A Ministra Carmén Lúcia, presidente do Supremo Tribunal Federal, disse hoje que o Dia Internacional da Mulher é um dia de reflexão sobre o que fazer para combater a violência contra a mulher. A ministra disse aos colegas que os tempos atuais mostram como as mulheres estão sofrendo. "Leio Dostoiévski desde os 14 anos de idade, e nunca li nada do que tenho lido nos processos que todos nós juízes leem, mas certamente a leitura que nós fazemos hoje da vida é muito diferente, até pela solidariedade, que ainda é muito rara com as mulheres. Continuamos sendo seres vulneráveis, seres que respondem por esta vulnerabilidade por uma única circunstância, somos mulheres”.

“Queremos direitos, não flores”, foi o pedido de milhares de mulheres reunidas nas capitais de vários países. As mulheres pediram o fim dos feminicídios, da violência de gênero, do assédio e dos maus-tratos.'Queremos igualdade, liberdade, justiça!' gritavam como palavras de ordem. Mulheres com poder decisório se somaram à jornada de protesto como a primeira-ministra de Nova Zelândia, Jacinda Ardern, a ministra da Cultura Françoise Nyssen, a Prefeita de Paris Anne Hidalgo e membros de organizações sociais carregam um cartaz com os dizeres #MAINTENANTONAGIT (agora nós agimos).

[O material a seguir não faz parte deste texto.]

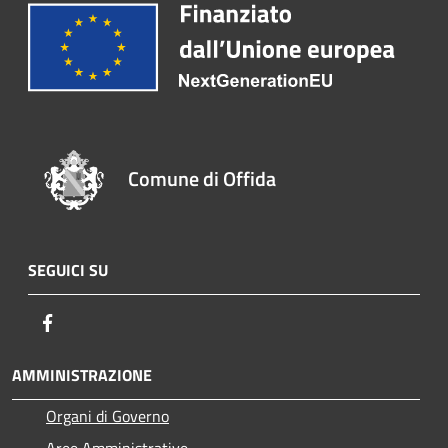
Comune di Offida
SEGUICI SU
Facebook
AMMINISTRAZIONE
Organi di Governo
Aree Amministrative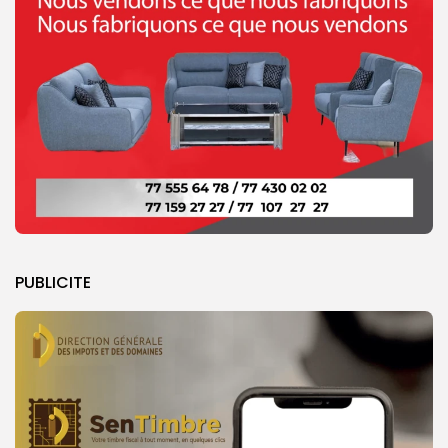
PUBLICITE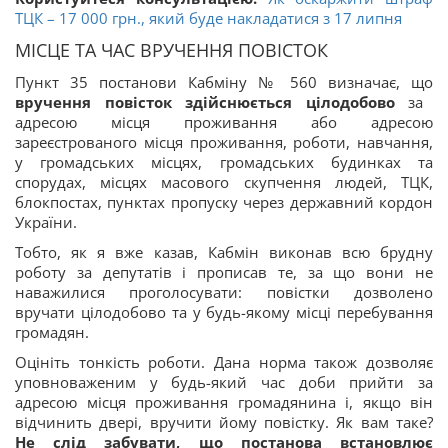
ТЦК – 17 000 грн., який буде накладатися з 17 липня
МІСЦЕ ТА ЧАС ВРУЧЕННЯ ПОВІСТОК
Пункт 35 постанови Кабміну № 560 визначає, що
вручення повісток здійснюється цілодобово
за
адресою місця проживання або адресою
зареєстрованого місця проживання, роботи, навчання,
у громадських місцях, громадських будинках та
спорудах, місцях масового скупчення людей, ТЦК,
блокпостах, пунктах пропуску через державний кордон
України.
Тобто, як я вже казав, Кабмін виконав всю брудну
роботу за депутатів і прописав те, за що вони не
наважилися проголосувати: повістки дозволено
вручати цілодобово та у будь-якому місці перебування
громадян.
Оцініть тонкість роботи. Дана норма також дозволяє
уповноваженим у будь-який час доби прийти за
адресою місця проживання громадянина і, якщо він
відчинить двері, вручити йому повістку. Як вам таке?
Не слід забувати, що постанова встановлює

A primeira-ministra britânica, Theresa May, prometeu uma reforma na lei contra a Violência doméstica. “Nem todos os abusos são físicos. Por esse motivo, pela primeira vez incluiremos na definição de violência doméstica o abuso econômico, além de outros tipos de abuso que não são físicos”, escreveu a líder conservadora em um artigo publicado no The Guardian, onde prometeu também ampliar a proteção às vítimas de violência de gênero e promover uma intervenção mais rápida e eficaz da polícia e dos tribunais.

A boneca Barbie ganhou uma coleção com mulheres empoderadas da história em comemoração ao Dia Internacional da Mulher. São 17 bonecas que representam diferentes mulheres da vida real como: Frida Kahlo, Katherine Johnson, Cloe Kim, Amélia Earhart e Patty Jekins. A Barbie Frida Kahlo, pintora mexicana, chegará ao Brasil neste mês ao preço de R$ 249,99.